Das Tannenbergdenkmal an der Nationalstraße von Warschau nach Elbing und Danzig wurde von polnischen Pioniertruppen 1952/53 gesprengt und abgeräumt, wobei ein Teil der Steine beim Bau eines Erinnerungsdenkmals in Olsztyn – Allenstein Verwendung fand. Nur wenige Ruinenfragmente findet man heute noch vor.  Neuerdings (2004) spricht die Heimatkreisgemeinde mit Vertretern der Stadt Hohenstein darüber, die Grabkammer Hindenburgs im Hindenburgturm freizulegen und darin ein Mausoleum für die in der Tannenbergschlacht gefallenen deutschen, russischen und polnischen Soldaten einzurichten.

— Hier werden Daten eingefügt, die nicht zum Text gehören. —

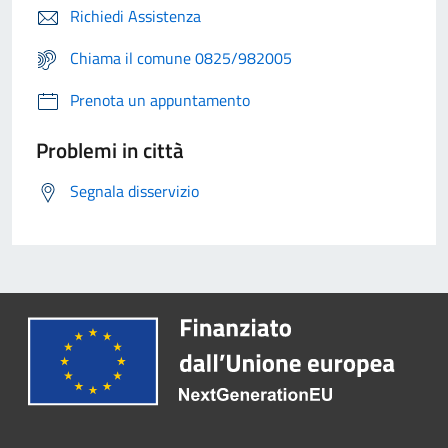
Richiedi Assistenza
Chiama il comune 0825/982005
Prenota un appuntamento
Problemi in città
Segnala disservizio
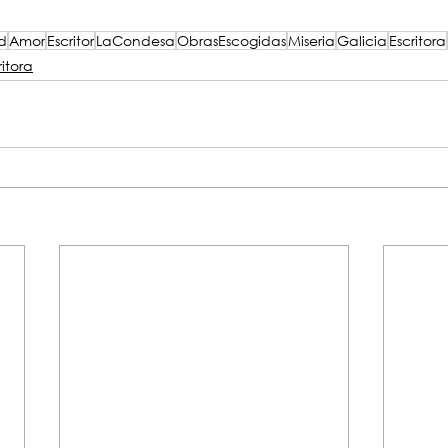
d
Amor
Escritor
LaCondesa
ObrasEscogidas
Miseria
Galicia
Escritora
ritora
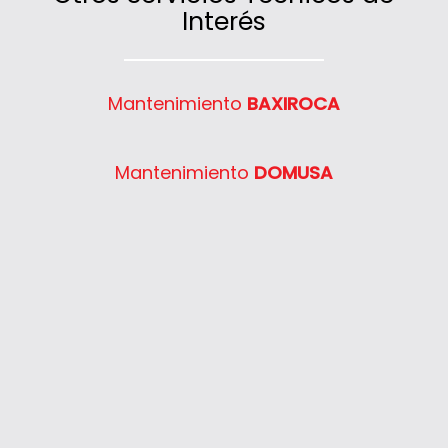
nuestro teléfono de atención al cliente.
Interés
Mantenimiento
BAXIROCA
Mantenimiento
DOMUSA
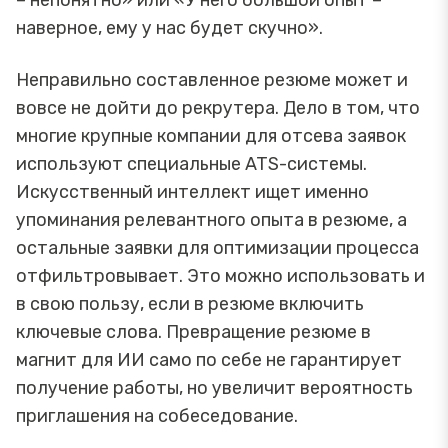
наверное, ему у нас будет скучно».
Неправильно составленное резюме может и
вовсе не дойти до рекрутера. Дело в том, что
многие крупные компании для отсева заявок
используют специальные ATS-системы.
Искусственный интеллект ищет именно
упоминания релевантного опыта в резюме, а
остальные заявки для оптимизации процесса
отфильтровывает. Это можно использовать и
в свою пользу, если в резюме включить
ключевые слова. Превращение резюме в
магнит для ИИ само по себе не гарантирует
получение работы, но увеличит вероятность
приглашения на собеседование.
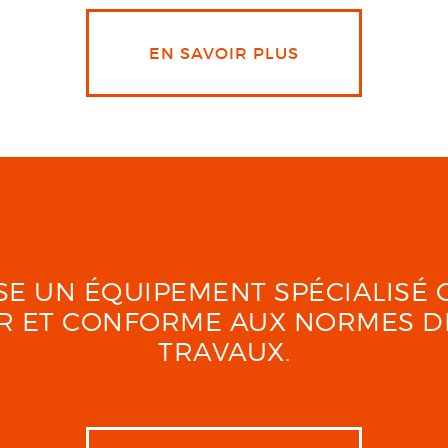
EN SAVOIR PLUS
LISE UN ÉQUIPEMENT SPÉCIALIS
UR ET CONFORME AUX NORMES D
TRAVAUX.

Das Gebäude mit der Gaststätte, das jetzt neben dem Denkmalsgelände steht, ist der wieder aufgebaute ehemalige neue Tannenbergkrug von 1937/38. Der alte Krug von 1932 war sehr schnell zu klein geworden und musste durch großzügigere Räumlichkeiten abgelöst werden. Der alte Krug brannte 1941 ab.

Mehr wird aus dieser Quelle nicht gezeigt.